=== Task goal ===
Establish how many lines in the material below include the word "demande", then give the count alone.

=== Exercise material ===
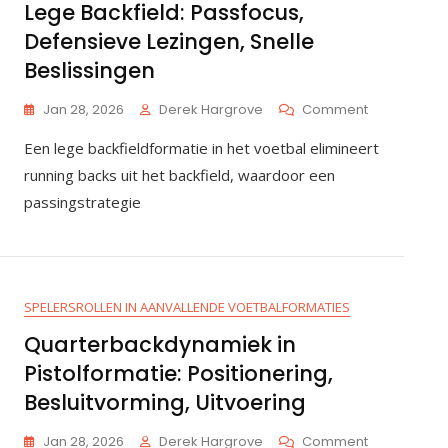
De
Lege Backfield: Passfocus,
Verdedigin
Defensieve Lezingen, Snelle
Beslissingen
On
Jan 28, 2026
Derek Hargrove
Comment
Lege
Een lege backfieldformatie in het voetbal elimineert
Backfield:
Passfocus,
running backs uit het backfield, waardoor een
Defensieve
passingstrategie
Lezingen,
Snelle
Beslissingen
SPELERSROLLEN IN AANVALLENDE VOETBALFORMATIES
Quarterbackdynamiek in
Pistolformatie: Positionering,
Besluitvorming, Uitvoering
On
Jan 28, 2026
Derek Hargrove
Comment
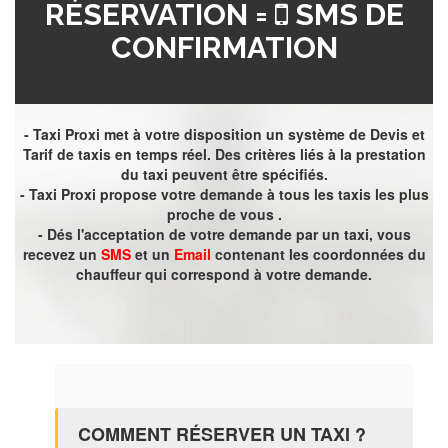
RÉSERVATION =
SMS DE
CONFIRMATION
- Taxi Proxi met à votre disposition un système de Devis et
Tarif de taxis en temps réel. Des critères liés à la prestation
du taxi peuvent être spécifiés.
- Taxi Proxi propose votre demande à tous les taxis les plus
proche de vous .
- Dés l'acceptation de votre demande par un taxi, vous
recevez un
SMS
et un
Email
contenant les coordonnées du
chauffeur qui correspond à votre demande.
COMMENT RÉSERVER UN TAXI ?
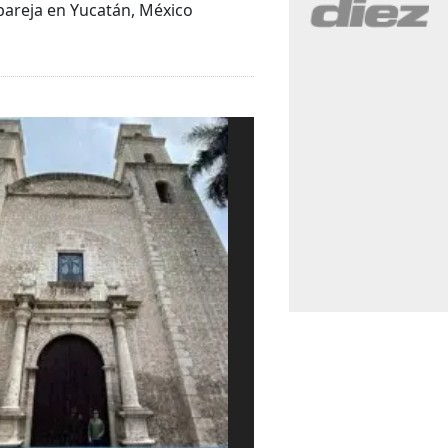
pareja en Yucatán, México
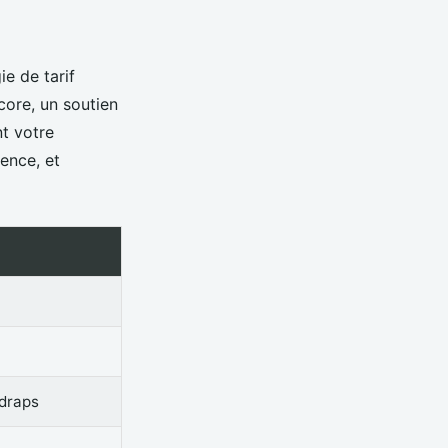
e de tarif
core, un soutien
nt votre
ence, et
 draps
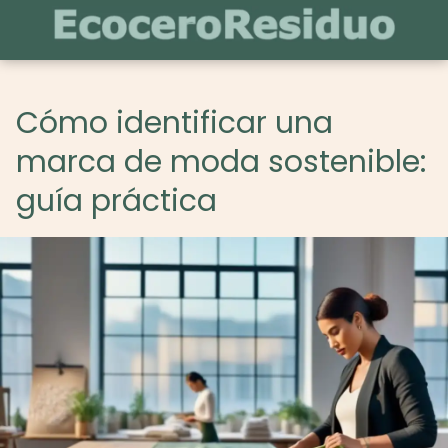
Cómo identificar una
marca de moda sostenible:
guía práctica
---
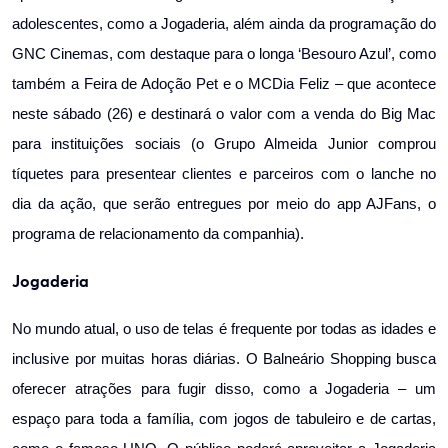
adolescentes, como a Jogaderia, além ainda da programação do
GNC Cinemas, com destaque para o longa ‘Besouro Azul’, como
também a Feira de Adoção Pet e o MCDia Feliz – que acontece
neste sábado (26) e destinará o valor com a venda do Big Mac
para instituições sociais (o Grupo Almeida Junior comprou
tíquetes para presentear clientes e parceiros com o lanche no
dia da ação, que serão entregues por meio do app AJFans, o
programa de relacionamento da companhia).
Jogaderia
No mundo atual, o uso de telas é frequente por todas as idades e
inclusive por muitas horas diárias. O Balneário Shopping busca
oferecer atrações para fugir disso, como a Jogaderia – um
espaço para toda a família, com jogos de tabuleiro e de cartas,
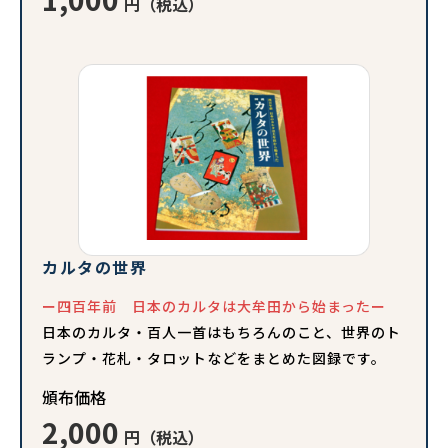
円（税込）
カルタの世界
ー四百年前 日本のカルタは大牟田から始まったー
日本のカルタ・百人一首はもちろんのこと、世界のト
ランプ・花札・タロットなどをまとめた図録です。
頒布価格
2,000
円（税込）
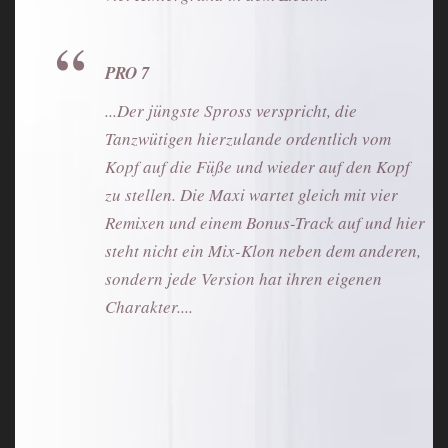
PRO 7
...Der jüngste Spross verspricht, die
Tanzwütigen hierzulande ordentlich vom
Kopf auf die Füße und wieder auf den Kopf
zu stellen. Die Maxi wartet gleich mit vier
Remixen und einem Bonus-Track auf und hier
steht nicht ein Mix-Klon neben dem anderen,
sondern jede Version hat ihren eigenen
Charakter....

=== Response area ===
3